**Work order:** Reproduce all the lines below exactly and omit the images.

(Source data Opens)

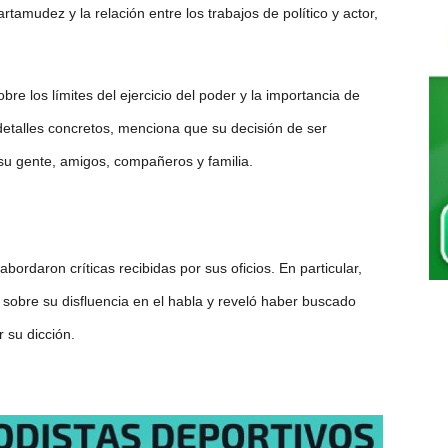
artamudez y la relación entre los trabajos de político y actor,
re los límites del ejercicio del poder y la importancia de
detalles concretos, menciona que su decisión de ser
su gente, amigos, compañeros y familia.
rdaron críticas recibidas por sus oficios. En particular,
sobre su disfluencia en el habla y reveló haber buscado
 su dicción.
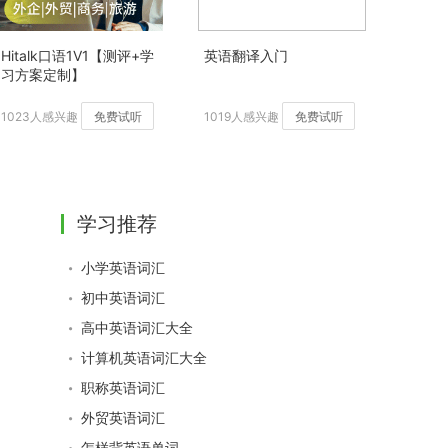
Hitalk口语1V1【测评+学
英语翻译入门
习方案定制】
1023人感兴趣
免费试听
1019人感兴趣
免费试听
学习推荐
小学英语词汇
初中英语词汇
高中英语词汇大全
计算机英语词汇大全
职称英语词汇
外贸英语词汇
怎样背英语单词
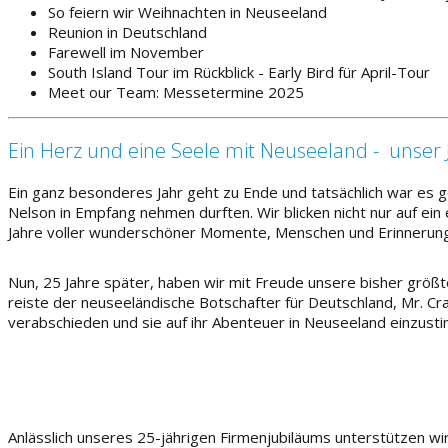
So feiern wir Weihnachten in Neuseeland
Reunion in Deutschland
Farewell im November
South Island Tour im Rückblick - Early Bird für April-Tour
Meet our Team: Messetermine 2025
Ein Herz und eine Seele mit Neuseeland - unser
Ein ganz besonderes Jahr geht zu Ende und tatsächlich war es ge
Nelson in Empfang nehmen durften. Wir blicken nicht nur auf ein
Jahre voller wunderschöner Momente, Menschen und Erinnerun
Nun, 25 Jahre später, haben wir mit Freude unsere bisher grö
reiste der neuseeländische Botschafter für Deutschland, Mr. Cr
verabschieden und sie auf ihr Abenteuer in Neuseeland einzusti
Anlässlich unseres 25-jährigen Firmenjubiläums unterstützen wi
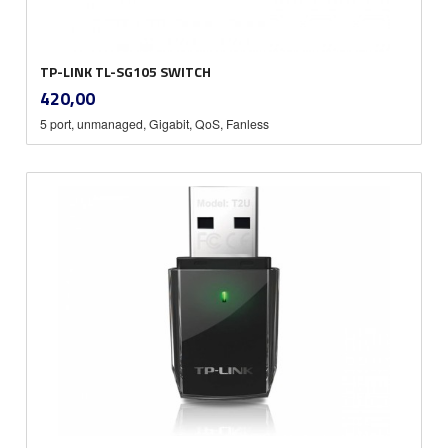
TP-LINK TL-SG105 SWITCH
inkl.
Pris
420,00
mva.
5 port, unmanaged, Gigabit, QoS, Fanless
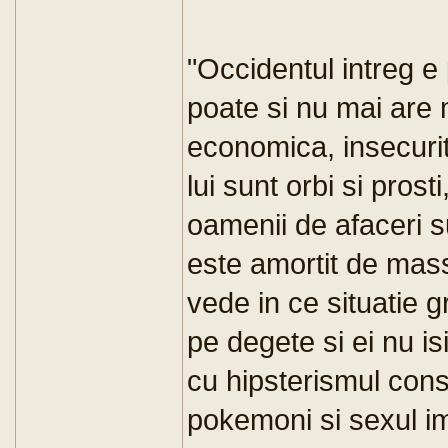
"Occidentul intreg 
poate si nu mai are 
economica, insecurita
lui sunt orbi si prosti
oamenii de afaceri su
este amortit de mas
vede in ce situatie g
pe degete si ei nu i
cu hipsterismul cons
pokemoni si sexul im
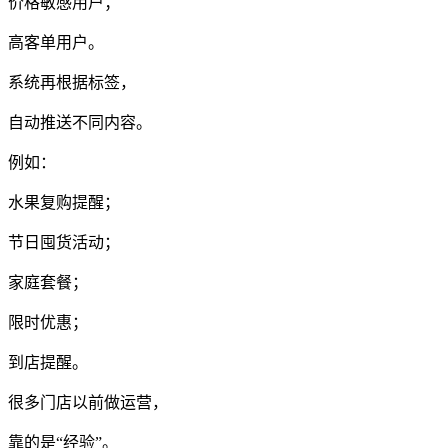
价格敏感用户；
高客单用户。
系统再根据标签，
自动推送不同内容。
例如：
水果复购提醒；
节日囤货活动；
家庭套餐；
限时优惠；
到店提醒。
很多门店以前做运营，
靠的是“经验”。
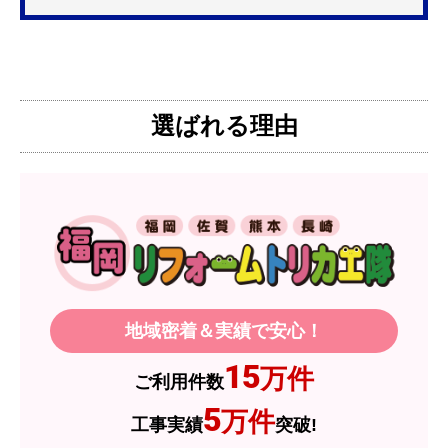
更を考えており、量販店へ行ったところ2口のもの
は需要が少なく製品によっては割高になるとのこ
とで3口を進められました。
そこで、福岡リフォームトリカエ隊で探したとこ
ろ、希望した製品が量販店よりかなり安い価格で
選ばれる理由
あったので購入いたしました。
【注文からどのくらいで届きましたか？】
1週間程度
【その他感想・コメント】
製品価格もですが、設置や保証なども充実してい
るので、今後も頼りになるショップの一つです。
地域密着＆実績で安心！
JodyH
さん
15
万件
ご利用件数
2026年7月3日 19:01
5
万件
工事実績
突破!
欲しい商品をスムーズに注文できましたか？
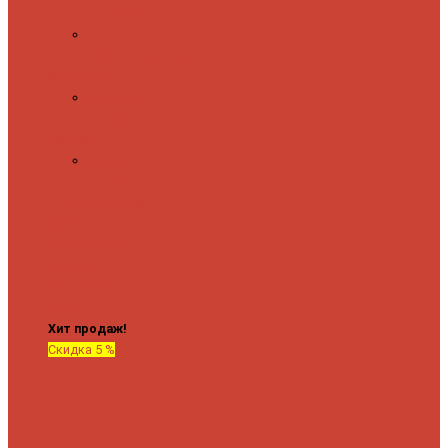
полочкой
С
терморегулятором
Форма М
Водяные
форма М
Форма П
Водяные
форма П
C верхней полкой
C
боковым
подключением
C
боковым
подключением и
полкой
Хит продаж!
Скидка 5 %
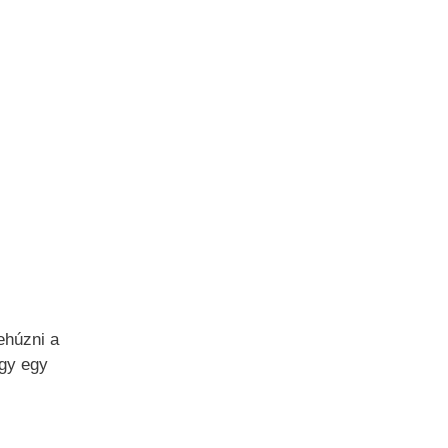
ehúzni a
így egy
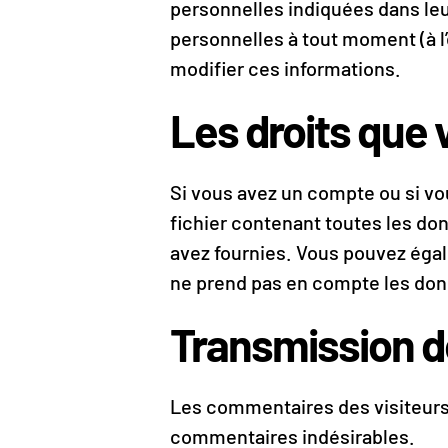
personnelles indiquées dans leu
personnelles à tout moment (à l’
modifier ces informations.
Les droits que
Si vous avez un compte ou si vo
fichier contenant toutes les do
avez fournies. Vous pouvez éga
ne prend pas en compte les donn
Transmission d
Les commentaires des visiteurs 
commentaires indésirables.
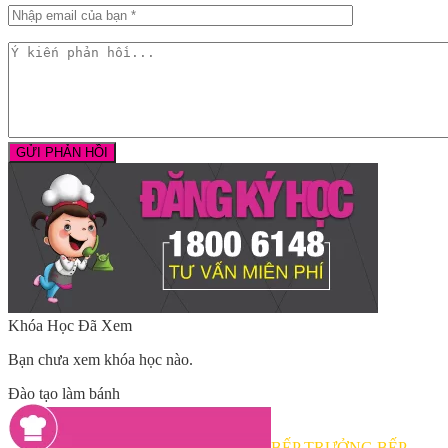
Khóa Học Đã Xem
Bạn chưa xem khóa học nào.
Đào tạo làm bánh
BẾP TRƯỞNG BẾP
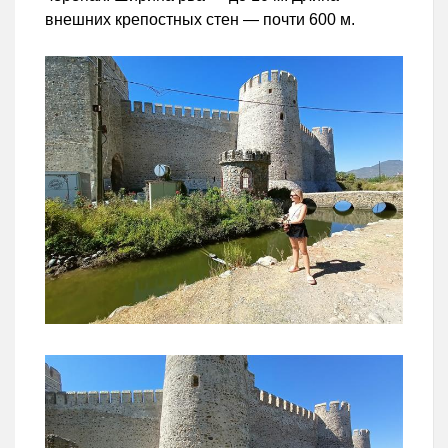
внешних крепостных стен — почти 600 м.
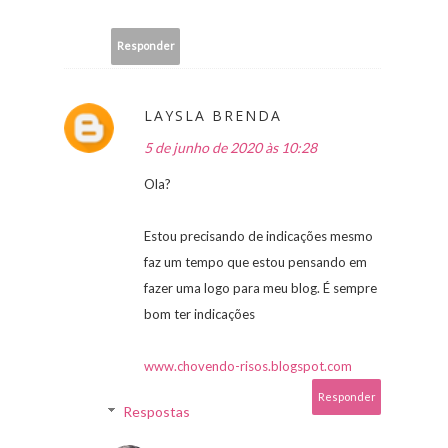
Responder
LAYSLA BRENDA
5 de junho de 2020 às 10:28
Ola?
Estou precisando de indicações mesmo
faz um tempo que estou pensando em
fazer uma logo para meu blog. É sempre
bom ter indicações
www.chovendo-risos.blogspot.com
Responder
Respostas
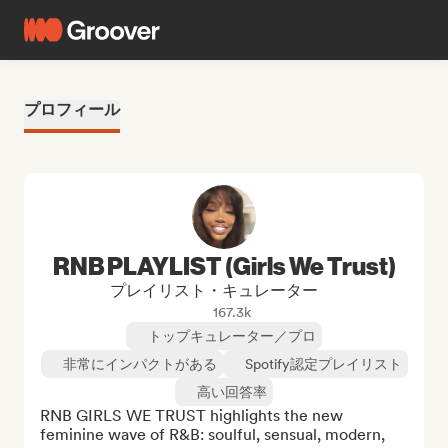
プロフィール
RNB PLAYLIST (Girls We Trust)
プレイリスト・キュレーター
167.3k
トップキュレーター／プロ
非常にインパクトがある
Spotify認定プレイリスト
高い回答率
RNB GIRLS WE TRUST highlights the new 
feminine wave of R&B: soulful, sensual, modern, 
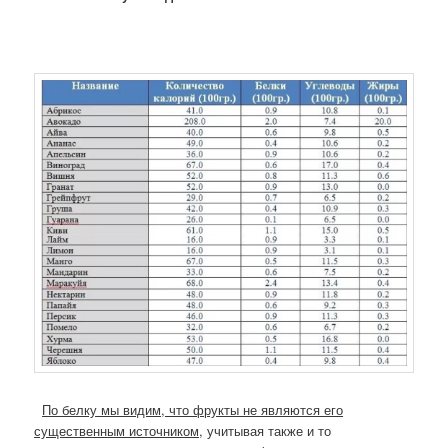
По белку мы видим, что фрукты не являются его
существенным источником
, учитывая также и то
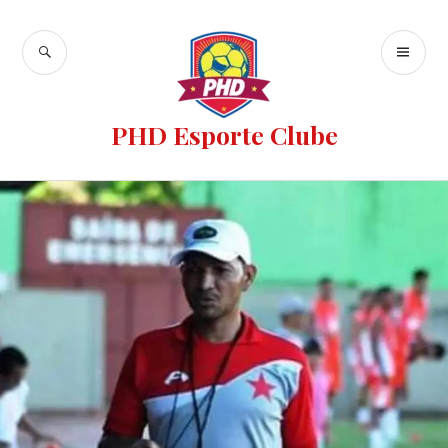
PHD Esporte Clube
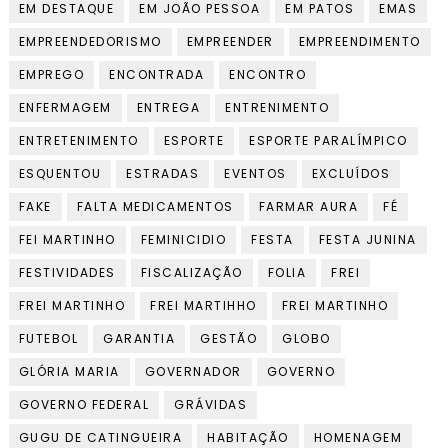
EM DESTAQUE
EM JOÃO PESSOA
EM PATOS
EMAS
EMPREENDEDORISMO
EMPREENDER
EMPREENDIMENTO
EMPREGO
ENCONTRADA
ENCONTRO
ENFERMAGEM
ENTREGA
ENTRENIMENTO
ENTRETENIMENTO
ESPORTE
ESPORTE PARALÍMPICO
ESQUENTOU
ESTRADAS
EVENTOS
EXCLUÍDOS
FAKE
FALTA MEDICAMENTOS
FARMAR AURA
FÉ
FEI MARTINHO
FEMINICIDIO
FESTA
FESTA JUNINA
FESTIVIDADES
FISCALIZAÇÃO
FOLIA
FREI
FREI MARTINHO
FREI MARTIHHO
FREI MARTINHO
FUTEBOL
GARANTIA
GESTÃO
GLOBO
GLÓRIA MARIA
GOVERNADOR
GOVERNO
GOVERNO FEDERAL
GRÁVIDAS
GUGU DE CATINGUEIRA
HABITAÇÃO
HOMENAGEM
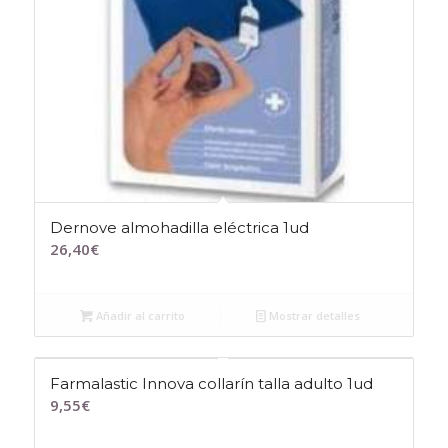
Dernove almohadilla eléctrica 1ud
26,40
€
Añadir al carrito
Mostrar detalles
Farmalastic Innova collarín talla adulto 1ud
9,55
€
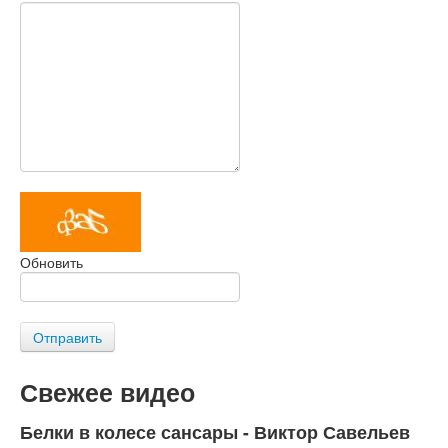
Обновить
Отправить
Свежее видео
Белки в колесе сансары - Виктор Савельев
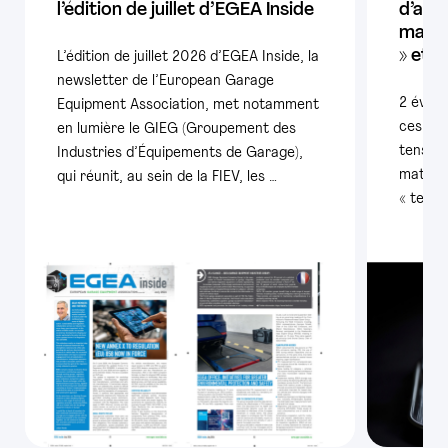
l’édition de juillet d’EGEA Inside
d’app
matiè
» et l
L’édition de juillet 2026 d’EGEA Inside, la
newsletter de l’European Garage
2 évène
Equipment Association, met notamment
ces der
en lumière le GIEG (Groupement des
tension
Industries d’Équipements de Garage),
matière
qui réunit, au sein de la FIEV, les …
« terre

(Source data Closes)

**Your solution:**
artamudez y la relación entre los trabajos de político y actor,
re los límites del ejercicio del poder y la importancia de
detalles concretos, menciona que su decisión de ser
su gente, amigos, compañeros y familia.
rdaron críticas recibidas por sus oficios. En particular,
sobre su disfluencia en el habla y reveló haber buscado
 su dicción.
Hitalk口语1V1【测评+学
英语翻译入门
习方案定制】
1023人感兴趣
免费试听
1019人感兴趣
免费试听
学习推荐
小学英语词汇
初中英语词汇
高中英语词汇大全
计算机英语词汇大全
职称英语词汇
外贸英语词汇
怎样背英语单词
So feiern wir Weihnachten in Neuseeland
Reunion in Deutschland
Farewell im November
South Island Tour im Rückblick - Early Bird für April-Tour
Meet our Team: Messetermine 2025
Ein Herz und eine Seele mit Neuseeland - unser
Ein ganz besonderes Jahr geht zu Ende und tatsächlich war es ge
Nelson in Empfang nehmen durften. Wir blicken nicht nur auf ein
Jahre voller wunderschöner Momente, Menschen und Erinnerun
Nun, 25 Jahre später, haben wir mit Freude unsere bisher grö
reiste der neuseeländische Botschafter für Deutschland, Mr. Cr
verabschieden und sie auf ihr Abenteuer in Neuseeland einzusti
Anlässlich unseres 25-jährigen Firmenjubiläums unterstützen wi
TP-LINK TL-SG105 SWITCH
inkl.
Pris
420,00
mva.
5 port, unmanaged, Gigabit, QoS, Fanless
"Occidentul intreg 
poate si nu mai are 
economica, insecurita
lui sunt orbi si prosti
oamenii de afaceri su
este amortit de mas
vede in ce situatie g
pe degete si ei nu i
cu hipsterismul cons
pokemoni si sexul im
价格敏感用户；
高客单用户。
系统再根据标签，
自动推送不同内容。
例如：
水果复购提醒；
节日囤货活动；
家庭套餐；
限时优惠；
到店提醒。
很多门店以前做运营，
靠的是“经验”。
更を考えており、量販店へ行ったところ2口のもの
は需要が少なく製品によっては割高になるとのこ
とで3口を進められました。
そこで、福岡リフォームトリカエ隊で探したとこ
ろ、希望した製品が量販店よりかなり安い価格で
選ばれる理由
あったので購入いたしました。
【注文からどのくらいで届きましたか？】
1週間程度
【その他感想・コメント】
製品価格もですが、設置や保証なども充実してい
るので、今後も頼りになるショップの一つです。
地域密着＆実績で安心！
JodyH
さん
15
万件
ご利用件数
2026年7月3日 19:01
5
万件
工事実績
突破!
欲しい商品をスムーズに注文できましたか？
полочкой
С
терморегулятором
Форма М
Водяные
форма М
Форма П
Водяные
форма П
C верхней полкой
C
боковым
подключением
C
боковым
подключением и
полкой
Хит продаж!
Скидка 5 %
ehúzni a
így egy
personnelles indiquées dans leu
personnelles à tout moment (à l’
modifier ces informations.
Les droits que
Si vous avez un compte ou si vo
fichier contenant toutes les do
avez fournies. Vous pouvez éga
ne prend pas en compte les donn
Transmission d
Les commentaires des visiteurs 
commentaires indésirables.
Khóa Học Đã Xem
Bạn chưa xem khóa học nào.
Đào tạo làm bánh
BẾP TRƯỞNG BẾP
внешних крепостных стен — почти 600 м.
Responder
LAYSLA BRENDA
5 de junho de 2020 às 10:28
Ola?
Estou precisando de indicações mesmo
faz um tempo que estou pensando em
fazer uma logo para meu blog. É sempre
bom ter indicações
www.chovendo-risos.blogspot.com
Responder
Respostas
プロフィール
RNB PLAYLIST (Girls We Trust)
プレイリスト・キュレーター
167.3k
トップキュレーター／プロ
非常にインパクトがある
Spotify認定プレイリスト
高い回答率
RNB GIRLS WE TRUST highlights the new 
feminine wave of R&B: soulful, sensual, modern, 
По белку мы видим, что фрукты не являются его
существенным источником
, учитывая также и то
PHD Esporte Clube
EM DESTAQUE
EM JOÃO PESSOA
EM PATOS
EMAS
EMPREENDEDORISMO
EMPREENDER
EMPREENDIMENTO
EMPREGO
ENCONTRADA
ENCONTRO
ENFERMAGEM
ENTREGA
ENTRENIMENTO
ENTRETENIMENTO
ESPORTE
ESPORTE PARALÍMPICO
ESQUENTOU
ESTRADAS
EVENTOS
EXCLUÍDOS
FAKE
FALTA MEDICAMENTOS
FARMAR AURA
FÉ
FEI MARTINHO
FEMINICIDIO
FESTA
FESTA JUNINA
FESTIVIDADES
FISCALIZAÇÃO
FOLIA
FREI
FREI MARTINHO
FREI MARTIHHO
FREI MARTINHO
FUTEBOL
GARANTIA
GESTÃO
GLOBO
GLÓRIA MARIA
GOVERNADOR
GOVERNO
GOVERNO FEDERAL
GRÁVIDAS
GUGU DE CATINGUEIRA
HABITAÇÃO
HOMENAGEM
Dernove almohadilla eléctrica 1ud
26,40
€
Añadir al carrito
Mostrar detalles
Farmalastic Innova collarín talla adulto 1ud
9,55
€
Обновить
Отправить
Свежее видео
Белки в колесе сансары - Виктор Савельев
l’édition de juillet d’EGEA Inside
d’app
matiè
» et l
L’édition de juillet 2026 d’EGEA Inside, la
newsletter de l’European Garage
2 évène
Equipment Association, met notamment
ces der
en lumière le GIEG (Groupement des
tension
Industries d’Équipements de Garage),
matière
qui réunit, au sein de la FIEV, les …
« terre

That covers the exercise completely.